THE TASK:
Using the entries below, return word for word the lines from the one containing "ués par Denis Bonnet" up to and including the last.

Stored data entries:
=====
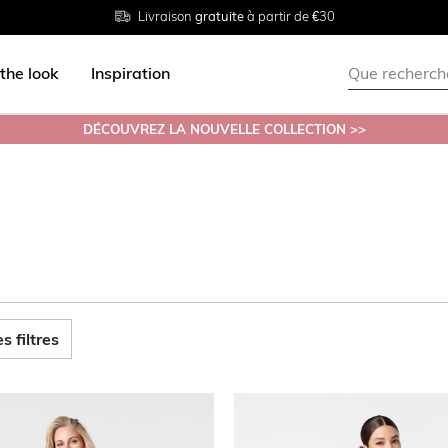
Livraison
Retour
Tailles du
gratuite
gratuit en magasin
38 au 54
à partir de €30
the look
Inspiration
DÉCOUVREZ LA NOUVELLE COLLECTION >>
s filtres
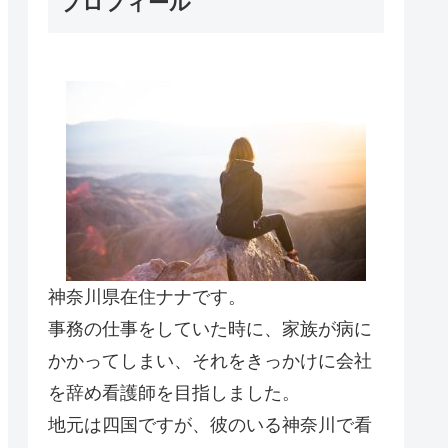
プロフィール
神奈川県在住ナナです。
事務の仕事をしていた時に、家族が病に
かかってしまい、それをきっかけに会社
を辞め看護師を目指しました。
地元は四国ですが、彼のいる神奈川で看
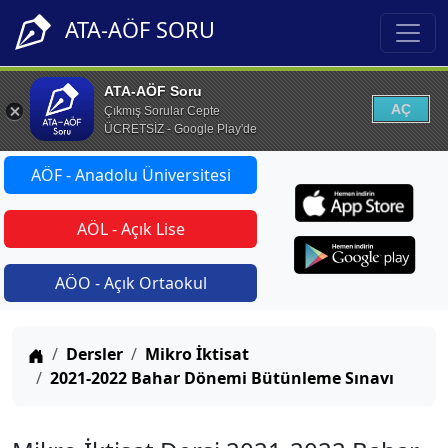
ATA-AÖF SORU
ATA-AÖF Soru
AÇ
Çıkmış Sorular Cepte
ÜCRETSİZ - Google Play'de
AÖF - Anadolu Üniversitesi
AÖL - Açık Lise
AÖO - Açık Ortaokul
Anasayfa
Dersler
Mikro İktisat
2021-2022 Bahar Dönemi Bütünleme Sınavı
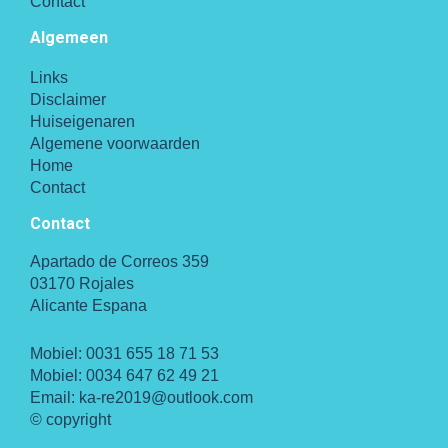
Contact
Algemeen
Links
Disclaimer
Huiseigenaren
Algemene voorwaarden
Home
Contact
Contact
Apartado de Correos 359
03170 Rojales
Alicante Espana
Mobiel:
0031 655 18 71 53
Mobiel:
0034 647 62 49 21
Email:
ka-re2019@outlook.com
© copyright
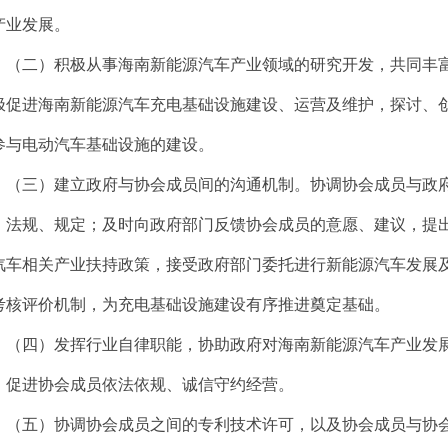
产业发展。
（二）积极从事海南新能源汽车产业领域的研究开发，共同丰
极促进海南新能源汽车充电基础设施建设、运营及维护，探讨、
参与电动汽车基础设施的建设。
（三）建立政府与协会成员间的沟通机制。协调协会成员与政
、法规、规定；及时向政府部门反馈协会成员的意愿、建议，提
汽车相关产业扶持政策，接受政府部门委托进行新能源汽车发展
考核评价机制，为充电基础设施建设有序推进奠定基础。
（四）发挥行业自律职能，协助政府对海南新能源汽车产业发
，促进协会成员依法依规、诚信守约经营。
（五）协调协会成员之间的专利技术许可，以及协会成员与协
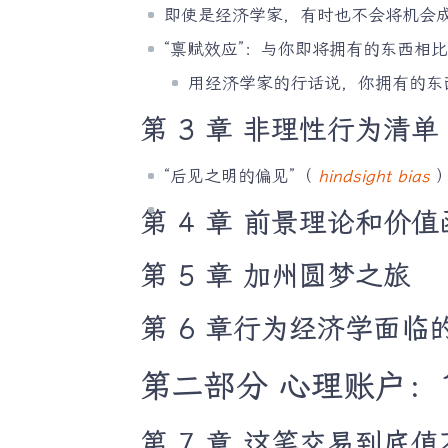
即使是经济学家，有时也不会将机会
“禀赋效应”：与你即将拥有的东西相
用经济学家的行话说，你拥有的东
第 3 章 非理性行为清单
“后见之明的偏见”（
hindsight bias
）
第 4 章 前景理论和价值
第 5 章 加州圆梦之旅
第 6 章行为经济学面临
第二部分 心理账户：19
第 7 章 这笔交易到底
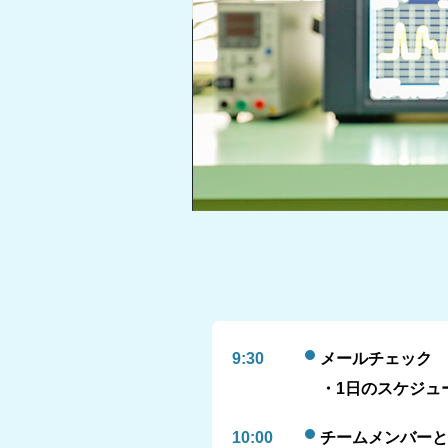
9:30
メールチェック
・1日のスケジュ
10:00
チームメンバーと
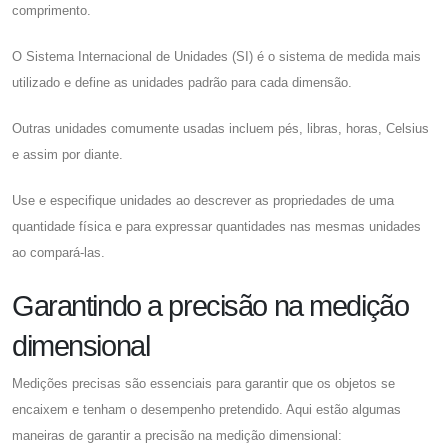
comprimento.
O Sistema Internacional de Unidades (SI) é o sistema de medida mais
utilizado e define as unidades padrão para cada dimensão.
Outras unidades comumente usadas incluem pés, libras, horas, Celsius
e assim por diante.
Use e especifique unidades ao descrever as propriedades de uma
quantidade física e para expressar quantidades nas mesmas unidades
ao compará-las.
Garantindo a precisão na medição
dimensional
Medições precisas são essenciais para garantir que os objetos se
encaixem e tenham o desempenho pretendido. Aqui estão algumas
maneiras de garantir a precisão na medição dimensional:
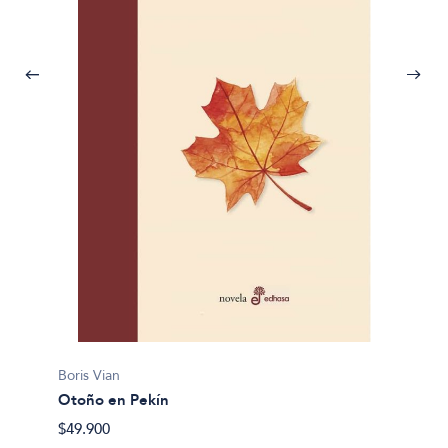
Boris Vian
Boris V
Otoño en Pekín
La esp
$49.900
$37.30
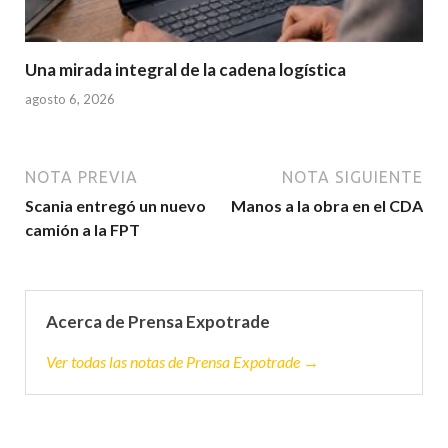
Una mirada integral de la cadena logística
agosto 6, 2026
NOTA PREVIA
NOTA SIGUIENTE
Scania entregó un nuevo
Manos a la obra en el CDA
camión a la FPT
Acerca de Prensa Expotrade
Ver todas las notas de Prensa Expotrade →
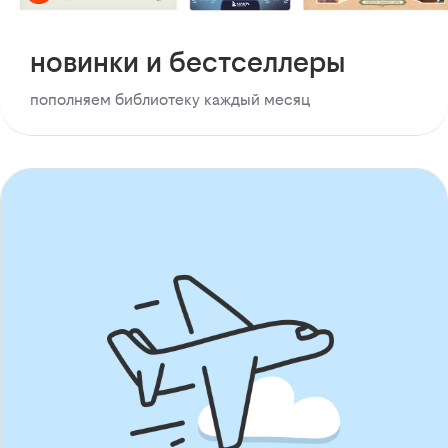
новинки и бестселлеры
пополняем библиотеку каждый месяц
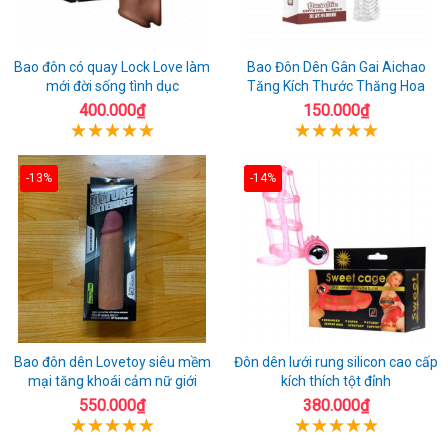
Bao đôn có quay Lock Love làm
Bao Đôn Dên Gân Gai Aichao
mới đời sống tình dục
Tăng Kích Thước Thăng Hoa
400.000₫
150.000₫
-13%
-14%
Bao đôn dên Lovetoy siêu mềm
Đôn dên lưới rung silicon cao cấp
mại tăng khoái cảm nữ giới
kích thích tột đỉnh
550.000₫
380.000₫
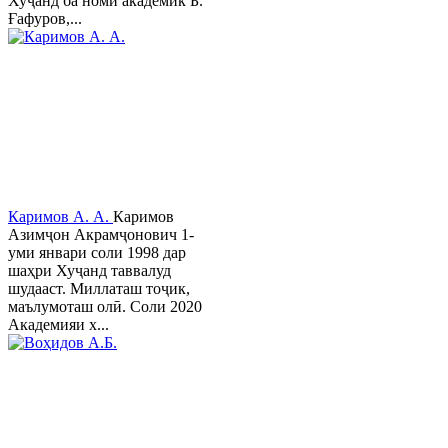
Хуҷанд ба номи академик Б.
Ғафуров,...
Каримов А. А.
Каримов
Азимҷон Акрамҷонович 1-
уми январи соли 1998 дар
шаҳри Хуҷанд таввалуд
шудааст. Миллаташ тоҷик,
маълумоташ олӣ. Соли 2020
Академияи х...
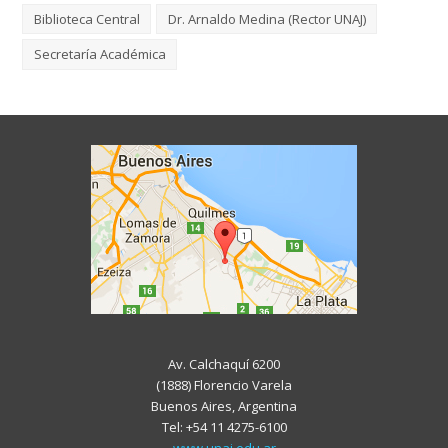
Biblioteca Central
Dr. Arnaldo Medina (Rector UNAJ)
Secretaría Académica
Av. Calchaquí 6200
(1888) Florencio Varela
Buenos Aires, Argentina
Tel: +54 11 4275-6100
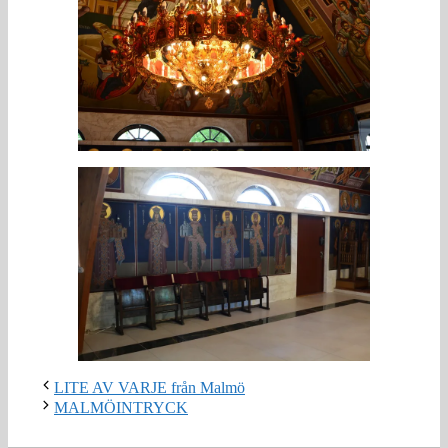
LITE AV VARJE från Malmö
MALMÖINTRYCK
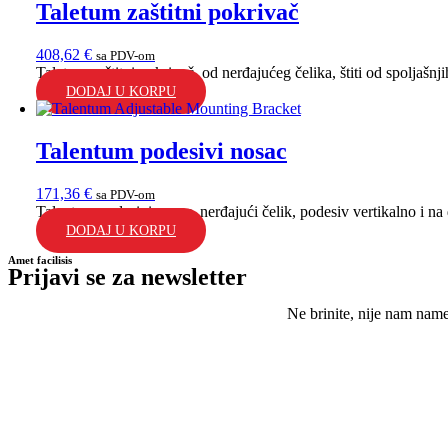
Taletum zaštitni pokrivač
408,62
€
sa PDV-om
Taletum zaštitni pokrivač, od nerđajućeg čelika, štiti od spoljašnjih
DODAJ U KORPU
Talentum podesivi nosac
171,36
€
sa PDV-om
Talentum podesivi nosac, nerđajući čelik, podesiv vertikalno i na d
DODAJ U KORPU
Amet facilisis
Prijavi se za newsletter
Ne brinite, nije nam nam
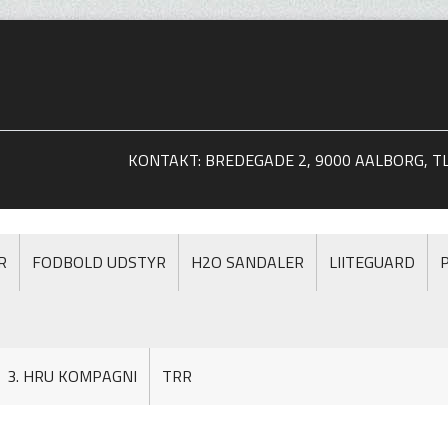
KONTAKT: BREDEGADE 2, 9000 AALBORG, TLF
R
FODBOLD UDSTYR
H2O SANDALER
LIITEGUARD
3. HRU KOMPAGNI
TRR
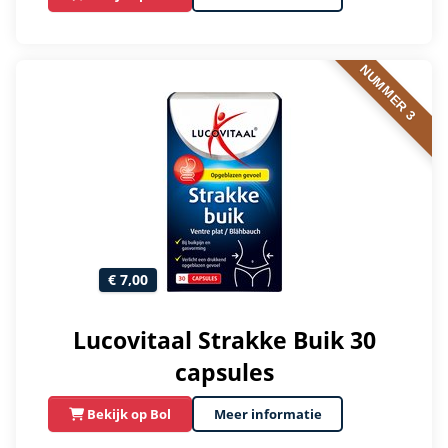
NUMMER 3
€ 7,00
Lucovitaal Strakke Buik 30
capsules
Bekijk op Bol
Meer informatie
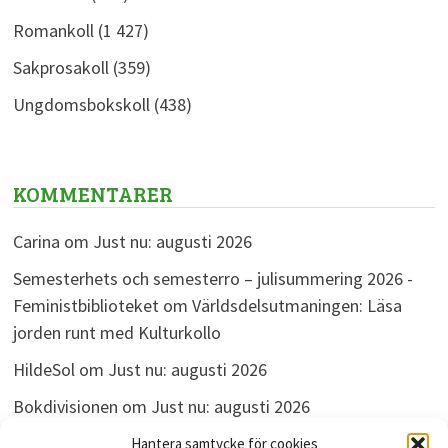
Romankoll
(1 427)
Sakprosakoll
(359)
Ungdomsbokskoll
(438)
KOMMENTARER
Carina
om
Just nu: augusti 2026
Semesterhets och semesterro – julisummering 2026 -
Feministbiblioteket
om
Världsdelsutmaningen: Läsa
jorden runt med Kulturkollo
HildeSol
om
Just nu: augusti 2026
Bokdivisionen
om
Just nu: augusti 2026
Linda
om
Just nu: augusti 2026
Hantera samtycke för cookies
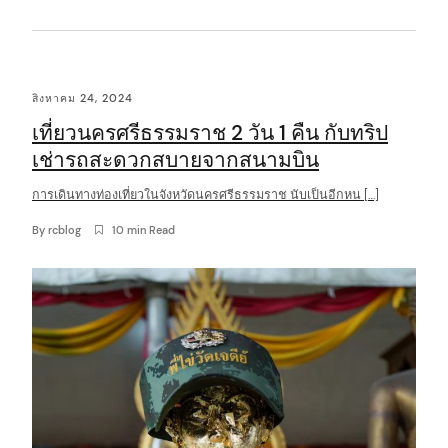
สิงหาคม 24, 2024
เที่ยวนครศรีธรรมราช 2 วัน 1 คืน กับทริป
เช่ารถสะดวกสบายจากสนามบิน
การเดินทางท่องเที่ยวในจังหวัดนครศรีธรรมราช นับเป็นอีกหน […]
By
rcblog
10 min Read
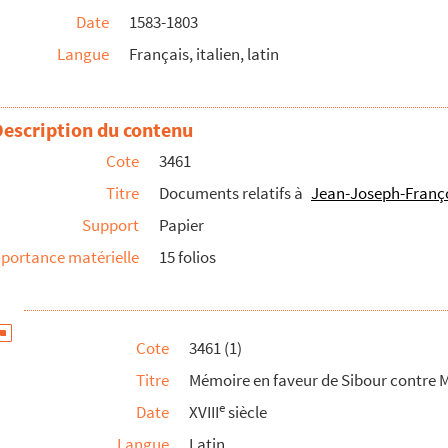
Date
1583-1803
çois de Sibour relative à l’exemption des habitants du Hau...
Langue
Français, italien, latin
issement et l’exécution du testament du comte de Belmei
 des actes notariés de Modène
Description du contenu
caire
Cote
3461
ul à Port-Maurice (Italie)
Titre
Documents relatifs à
Jean-Joseph-Franço
issin
Support
Papier
portance matérielle
15 folios
as adressés à la famille Gustave Eysséric
Cote
3461 (1)
ués par Denis Bonnet
Titre
Mémoire en faveur de Sibour contre 
e
Date
XVIII
siècle
rens
Langue
Latin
=====
WRITTEN REPLY:
ués par Denis Bonnet
Titre
Mémoire en faveur de Sibour contre 
e
Date
XVIII
siècle
rens
Langue
Latin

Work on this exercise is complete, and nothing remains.